Nationally, Honduras is suffering greatly from the effects of climate change – so much so it tops Germanwatch’s 2015 Global Climate Risk Index, a list of nations most vulnerable to climate change.

In particular, climate change is negatively impacting the country's agricultural and forestry production, according to Engineering Colonel José Hilario Leiva Rivera, Commander of the Honduran Armed Forces’ First Battalion of Engineers. Farmers and others who work in agriculture maintain a delicate system dependent upon rain, but their production has been hindered, and they've suffered economic losses because the rain cycle has been affected by climate change.

“For Honduras, this project of constructing water collection systems represents a positive investment in its people and will grant independence to farmers since farming depends on the rains and is thus among the most vulnerable to climate change,” Col. Leiva said. “The reservoirs or water collection systems are bound to be quite useful during the dry season, seeing that most have a capacity of 30,000-60,000 cubic meters of water.”

About 95 percent of Honduran crops rely solely on climate conditions whereas only 5 percent are irrigated, according to data from the Irrigation Systems Directorate of the Honduran Secretary of Agriculture and Livestock (SAG).

Honduran President Juan Orlando Hernández instructed the Engineer Battalion to construct reservoirs in 13 different departments because “the phenomenon of climate change has severely changed precipitation patterns,” he said in a press statement.

“We have to change our attitudes. We can no longer plant crops on the same dates that we always have. To this end, work will need to be done on projects dealing with sustainable development and, more than anything else, proper management and conservation of water,” the president added.

Armed Forces coordinate with local officials

Ensuring that farmers can plant and harvest crops is crucial to the country's food supply, according to engineer Fabio Salgado, a SAG specialist. The Armed Forces are coordinating with local government officials to make the reservoir project a success.

After the SAG reviewed it, the Armed Forces and the mayor finalized each agreement and workers started building reservoirs under the direction of the Engineer Battalion, which includes a construction team of seven frontmen and 10 specialists.
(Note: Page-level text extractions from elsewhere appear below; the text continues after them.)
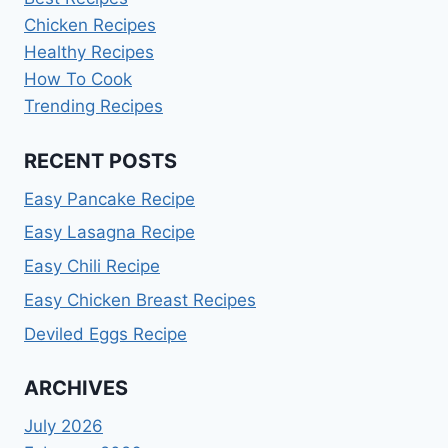
Chicken Recipes
Healthy Recipes
How To Cook
Trending Recipes
RECENT POSTS
Easy Pancake Recipe
Easy Lasagna Recipe
Easy Chili Recipe
Easy Chicken Breast Recipes
Deviled Eggs Recipe
ARCHIVES
July 2026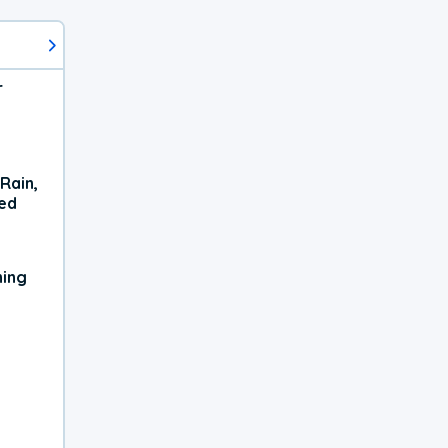
r
Rain,
xed
ning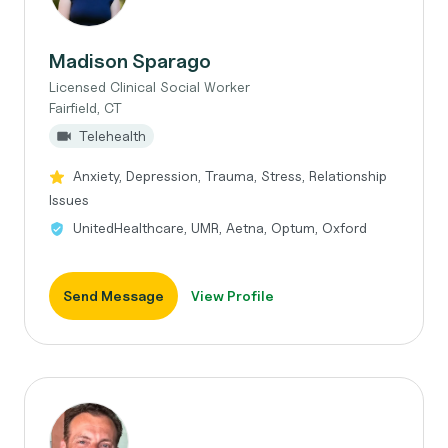
Madison Sparago
Licensed Clinical Social Worker
Fairfield, CT
Telehealth
Anxiety, Depression, Trauma, Stress, Relationship
Issues
UnitedHealthcare, UMR, Aetna, Optum, Oxford
Send Message
View Profile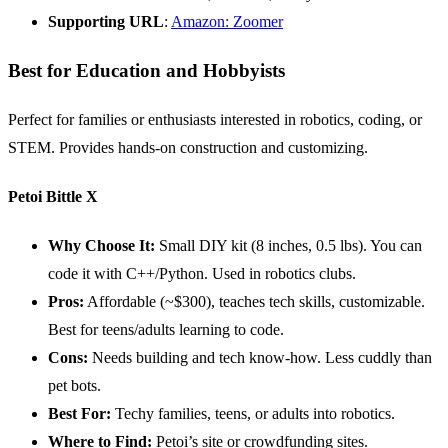
Supporting
URL
:
Amazon: Zoomer
Best for Education and Hobbyists
Perfect for families or enthusiasts interested in robotics, coding, or
STEM. Provides hands-on construction and customizing.
Petoi Bittle X
Why Choose It:
Small DIY kit (8 inches, 0.5 lbs). You can
code it with C++/Python. Used in robotics clubs.
Pros:
Affordable (~$300), teaches tech skills, customizable.
Best for teens/adults learning to code.
Cons:
Needs building and tech know-how. Less cuddly than
pet bots.
Best For:
Techy families, teens, or adults into robotics.
Where to Find:
Petoi’s site or crowdfunding sites.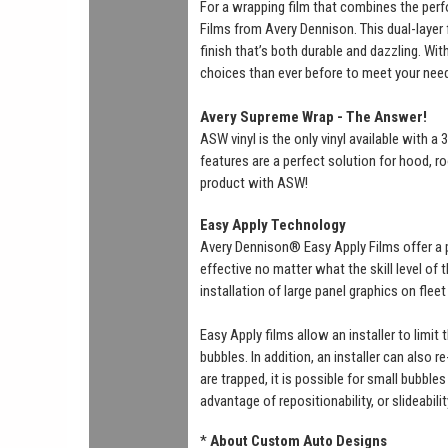
For a wrapping film that combines the perf
Films from Avery Dennison. This dual-layer f
finish that’s both durable and dazzling. Wi
choices than ever before to meet your nee
Avery Supreme Wrap - The Answer!
ASW vinyl is the only vinyl available with 
features are a perfect solution for hood, ro
product with ASW!
Easy Apply Technology
Avery Dennison® Easy Apply Films offer a 
effective no matter what the skill level of
installation of large panel graphics on flee
Easy Apply films allow an installer to limit
bubbles. In addition, an installer can also r
are trapped, it is possible for small bubbl
advantage of repositionability, or slideabili
*
About Custom Auto Designs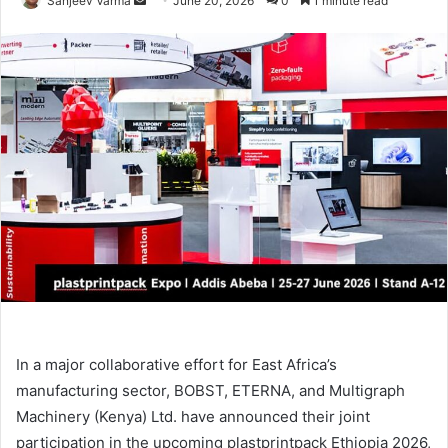
Sanjeev Varma
June 20, 2026
0
1 minute read
an
email
In a major collaborative effort for East Africa’s
manufacturing sector, BOBST, ETERNA, and Multigraph
Machinery (Kenya) Ltd. have announced their joint
participation in the upcoming plastprintpack Ethiopia 2026,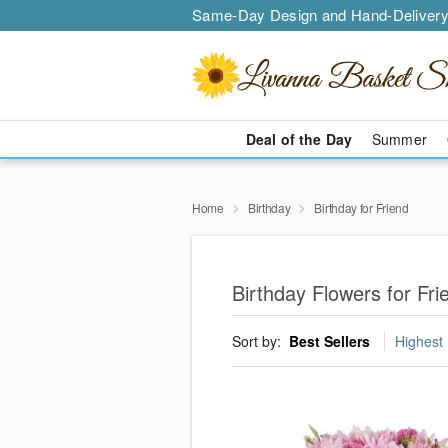
Same-Day Design and Hand-Delivery
Deal of the Day
Summer
Home
Birthday
Birthday for Friend
Birthday Flowers for Fr
Sort by:
Best Sellers
Highest 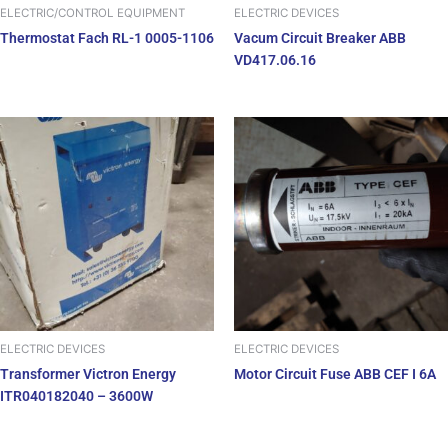
ELECTRIC/CONTROL EQUIPMENT
ELECTRIC DEVICES
Thermostat Fach RL-1 0005-1106
Vacum Circuit Breaker ABB
VD417.06.16
ELECTRIC DEVICES
ELECTRIC DEVICES
Transformer Victron Energy
Motor Circuit Fuse ABB CEF I 6A
ITR040182040 – 3600W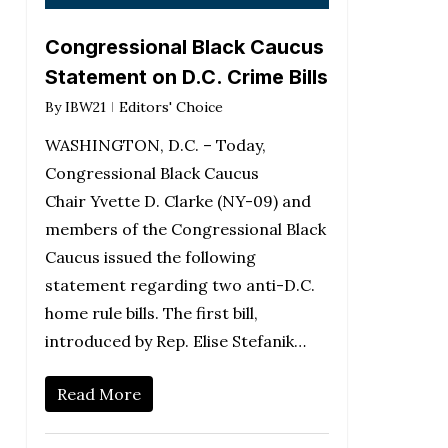
Congressional Black Caucus
Statement on D.C. Crime Bills
By
IBW21
Editors' Choice
WASHINGTON, D.C. – Today,
Congressional Black Caucus
Chair Yvette D. Clarke (NY-09) and
members of the Congressional Black
Caucus issued the following
statement regarding two anti-D.C.
home rule bills. The first bill,
introduced by Rep. Elise Stefanik…
Read More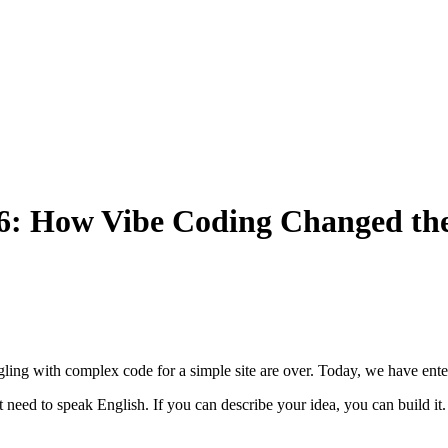
026: How Vibe Coding Changed t
ng with complex code for a simple site are over. Today, we have enter
 need to speak English. If you can describe your idea, you can build 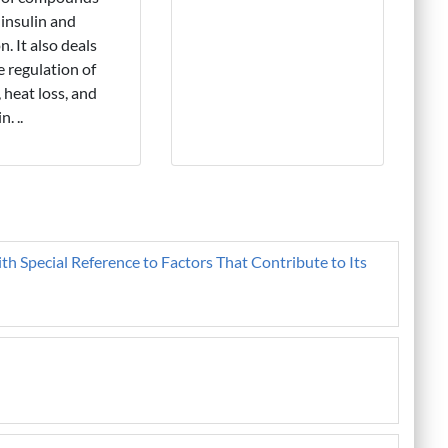
 insulin and
n. It also deals
e regulation of
 heat loss, and
n. ..
ith Special Reference to Factors That Contribute to Its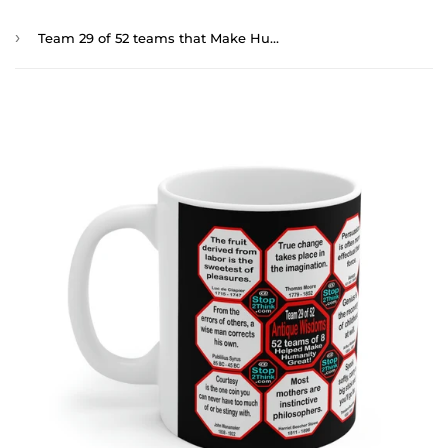
›
Team 29 of 52 teams that Make Humanity Great! ...Drink Wisely in Mug Wisdoms Ceramic 11oz cup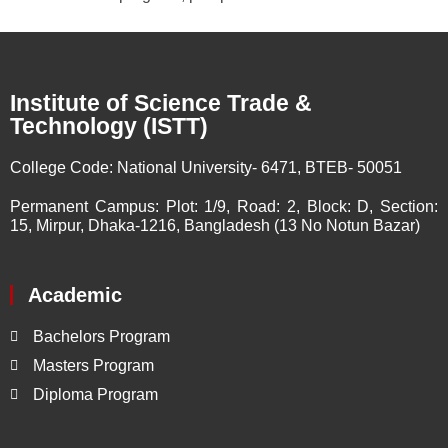
Institute of Science Trade &
Technology (ISTT)
College Code:
National University- 6471, BTEB- 50051
Permanent Campus:
Plot: 1/9, Road: 2, Block: D, Section:
15, Mirpur, Dhaka-1216, Bangladesh (13 No Notun Bazar)
Academic
Bachelors Program
Masters Program
Diploma Program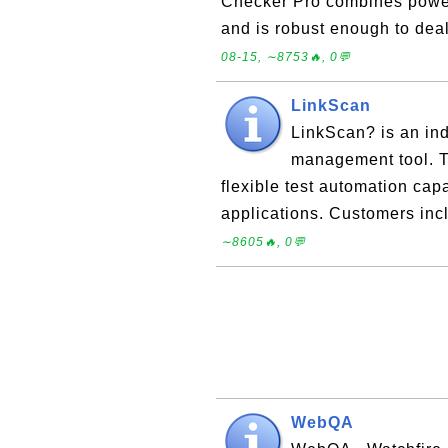
Checker Pro combines powerf
and is robust enough to dea
08-15, ∼8753🔥, 0💬
LinkScan
LinkScan? is an ind
management tool. T
flexible test automation cap
applications. Customers in
∼8605🔥, 0💬
WebQA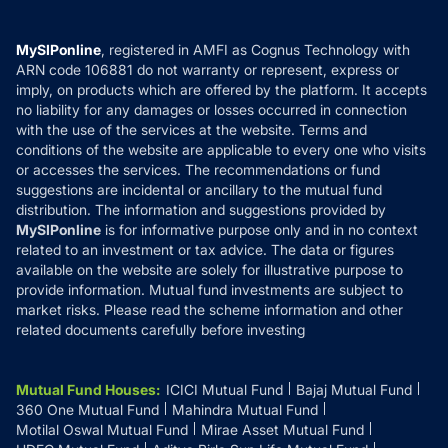
Careers
Terms & Conditions
Compare & Invest
MF Learning
Privacy Policy
MySIPonline
, registered in AMFI as Cognus Technology with
How it Works
ARN code 106881 do not warranty or represent, express or
Refund & Cancellation
Reviews
imply, on products which are offered by the platform. It accepts
Disclaimer
no liability for any damages or losses occurred in connection
with the use of the services at the website. Terms and
Disclosures
conditions of the website are applicable to every one who visits
or accesses the services. The recommendations or fund
suggestions are incidental or ancillary to the mutual fund
distribution. The information and suggestions provided by
MySIPonline
is for informative purpose only and in no context
related to an investment or tax advice. The data or figures
available on the website are solely for illustrative purpose to
provide information. Mutual fund investments are subject to
market risks. Please read the scheme information and other
related documents carefully before investing
Mutual Fund Houses
:
ICICI Mutual Fund
Bajaj Mutual Fund
360 One Mutual Fund
Mahindra Mutual Fund
Motilal Oswal Mutual Fund
Mirae Asset Mutual Fund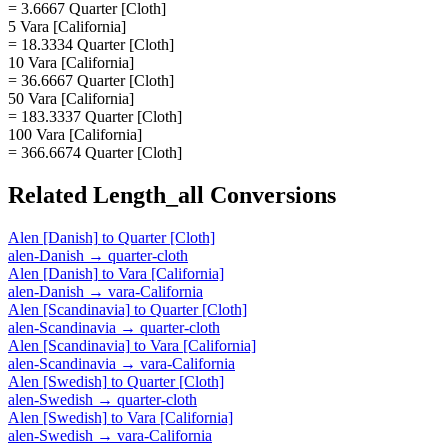
= 3.6667 Quarter [Cloth]
5 Vara [California]
= 18.3334 Quarter [Cloth]
10 Vara [California]
= 36.6667 Quarter [Cloth]
50 Vara [California]
= 183.3337 Quarter [Cloth]
100 Vara [California]
= 366.6674 Quarter [Cloth]
Related
Length_all
Conversions
Alen [Danish]
to
Quarter [Cloth]
alen-Danish
→
quarter-cloth
Alen [Danish]
to
Vara [California]
alen-Danish
→
vara-California
Alen [Scandinavia]
to
Quarter [Cloth]
alen-Scandinavia
→
quarter-cloth
Alen [Scandinavia]
to
Vara [California]
alen-Scandinavia
→
vara-California
Alen [Swedish]
to
Quarter [Cloth]
alen-Swedish
→
quarter-cloth
Alen [Swedish]
to
Vara [California]
alen-Swedish
→
vara-California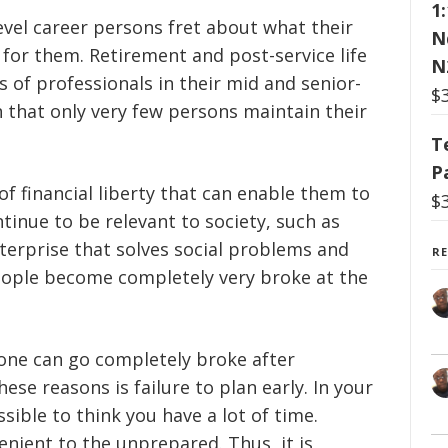
1
evel career persons fret about what their
N
 for them. Retirement and post-service life
N
 of professionals in their mid and senior-
$
n that only very few persons maintain their
T
P
of financial liberty that can enable them to
$
tinue to be relevant to society, such as
nterprise that solves social problems and
R
ople become completely very broke at the
ne can go completely broke after
e reasons is failure to plan early. In your
ssible to think you have a lot of time.
enient to the unprepared. Thus, it is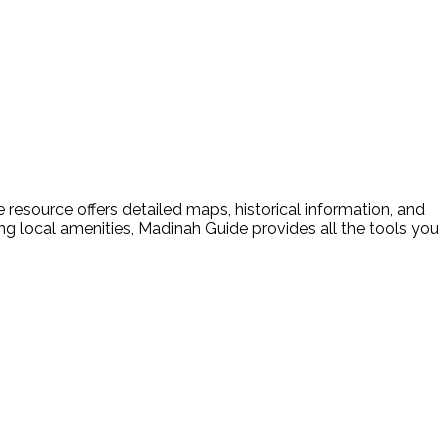
resource offers detailed maps, historical information, and
ding local amenities, Madinah Guide provides all the tools you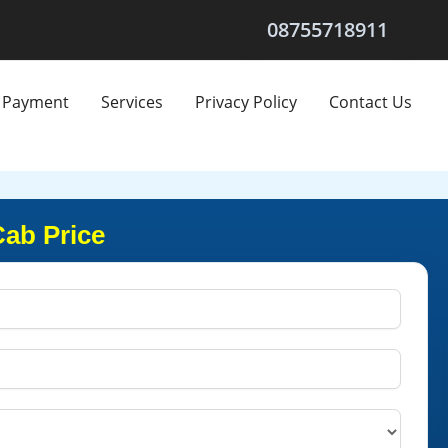
08755718911
Payment
Services
Privacy Policy
Contact Us
Cab Price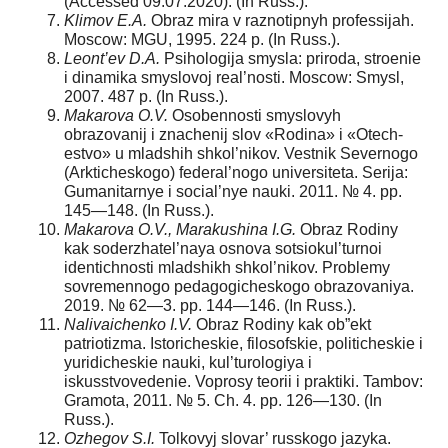
(Accessed 09.07.2020). (In Russ.).
Klimov E.A.
Obraz mira v raznotipnyh professijah.
Moscow: MGU, 1995. 224 p. (In Russ.).
Leont’ev D.A.
Psihologija smysla: priroda, stroenie
i dinamika smyslovoj real’nosti. Moscow: Smysl,
2007. 487 p. (In Russ.).
Makarova O.V.
Osobennosti smyslovyh
obrazovanij i znachenij slov «Rodina» i «Otech-
estvo» u mladshih shkol’nikov. Vestnik Severnogo
(Arkticheskogo) federal’nogo universiteta. Serija:
Gumanitarnye i social’nye nauki. 2011. № 4. pp.
145—148. (In Russ.).
Makarova O.V., Marakushina I.G.
Obraz Rodiny
kak soderzhatel’naya osnova sotsiokul’turnoi
identichnosti mladshikh shkol’nikov. Problemy
sovremennogo pedagogicheskogo obrazovaniya.
2019. № 62—3. pp. 144—146. (In Russ.).
Nalivaichenko I.V.
Obraz Rodiny kak ob”ekt
patriotizma. Istoricheskie, filosofskie, politicheskie i
yuridicheskie nauki, kul’turologiya i
iskusstvovedenie. Voprosy teorii i praktiki. Tambov:
Gramota, 2011. № 5. Ch. 4. pp. 126—130. (In
Russ.).
Ozhegov S.I.
Tolkovyj slovar’ russkogo jazyka.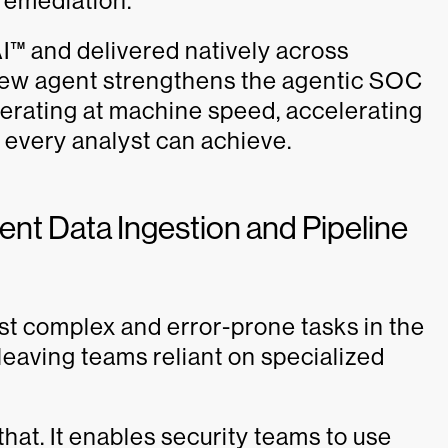
 remediation.
™ and delivered natively across
ew agent strengthens the agentic SOC
erating at machine speed, accelerating
t every analyst can achieve.
ent Data Ingestion and Pipeline
t complex and error-prone tasks in the
leaving teams reliant on specialized
t. It enables security teams to use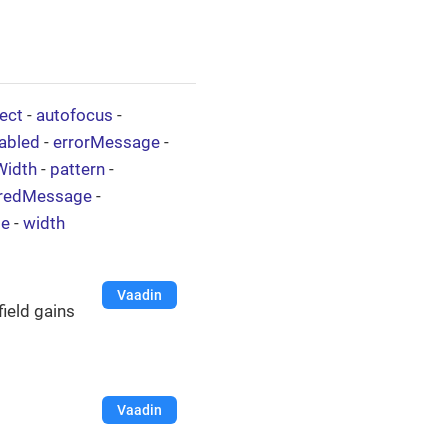
ect
-
autofocus
-
abled
-
errorMessage
-
Width
-
pattern
-
iredMessage
-
le
-
width
Vaadin
field gains
Vaadin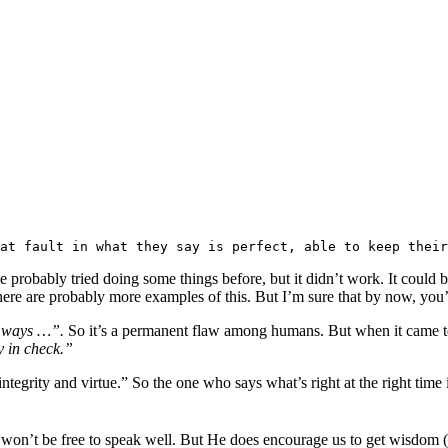
at fault in what they say is perfect, able to keep their
 probably tried doing some things before, but it didn’t work. It could b
here are probably more examples of this. But I’m sure that by now, you’v
y ways …”.
So it’s a permanent flaw among humans. But when it came to
y in check.”
grity and virtue.” So the one who says what’s right at the right time 
 won’t be free to speak well. But He does encourage us to get wisdom 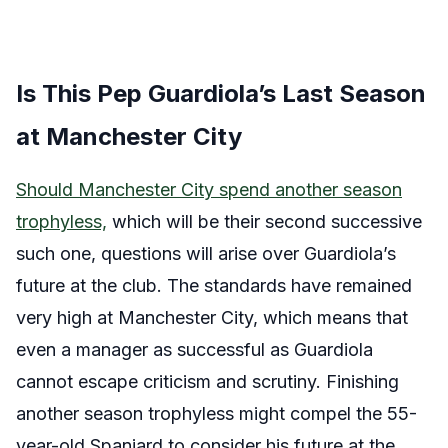
Is This Pep Guardiola’s Last Season
at Manchester City
Should Manchester City spend another season
trophyless,
which will be their second successive
such one, questions will arise over Guardiola’s
future at the club. The standards have remained
very high at Manchester City, which means that
even a manager as successful as Guardiola
cannot escape criticism and scrutiny. Finishing
another season trophyless might compel the 55-
year-old Spaniard to consider his future at the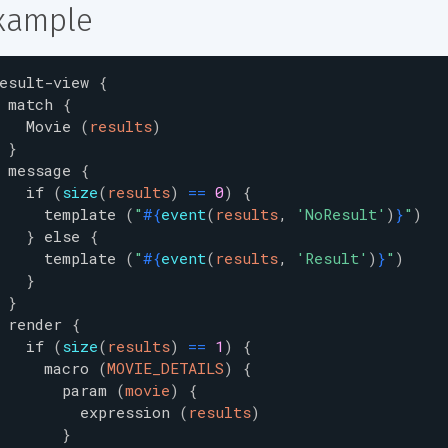
xample
esult-view
{
match
{
Movie
(
results
)
}
message
{
if
(
size
(
results
)
=
=
0
)
{
template
(
"
#{
event
(
results
,
'
NoResult
'
)
}
"
)
}
else
{
template
(
"
#{
event
(
results
,
'
Result
'
)
}
"
)
}
}
render
{
if
(
size
(
results
)
=
=
1
)
{
macro
(
MOVIE_DETAILS
)
{
param
(
movie
)
{
expression
(
results
)
}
“Those close to where the reservoirs are built will now have the additional responsibility of caring for the area surrounding the reservoir, which includes reforestation, the planting of grass that is used for retention around the perimeter of the drainage system," Salgado said. “The SAG then constructs drip irrigation systems and trains people on how to use them so that no water is wasted.”

Among the groups caring for the forestry in its region is United to Grow, which is in the town of Ocotal, in Olancho department, and works to fight illegal logging and prevent forest fires. Thanks to the reservoir the Armed Forces built, farmers can now irrigate 14 hectares of land that are used to grow tomatoes, bell peppers, corn, cucumbers, beans, pumpkins, eggplants, squash, and other crops.

The working relationship among the communities, the SAG, and the Armed Forces is very strong.

“The landowners upon whose lands the reservoirs are constructed have signed agreements charging them with the responsibility of distributing and providing water to others in their communities.”

The agreements would remain in effect if owners sell their land.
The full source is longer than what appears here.